Dataset entries:
──────────

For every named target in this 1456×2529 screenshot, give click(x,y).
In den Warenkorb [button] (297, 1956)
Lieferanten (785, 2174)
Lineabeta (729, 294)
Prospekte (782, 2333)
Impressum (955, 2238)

──────────

▶ **TASK OBJECTIVE**: Transcribe all of the lines in the records precisely.

▶ **EXERCISE SOLUTION**:
For every named target in this 1456×2529 screenshot, give click(x,y).
In den Warenkorb [button] (297, 1956)
Lieferanten (785, 2174)
Lineabeta (729, 294)
Prospekte (782, 2333)
Impressum (955, 2238)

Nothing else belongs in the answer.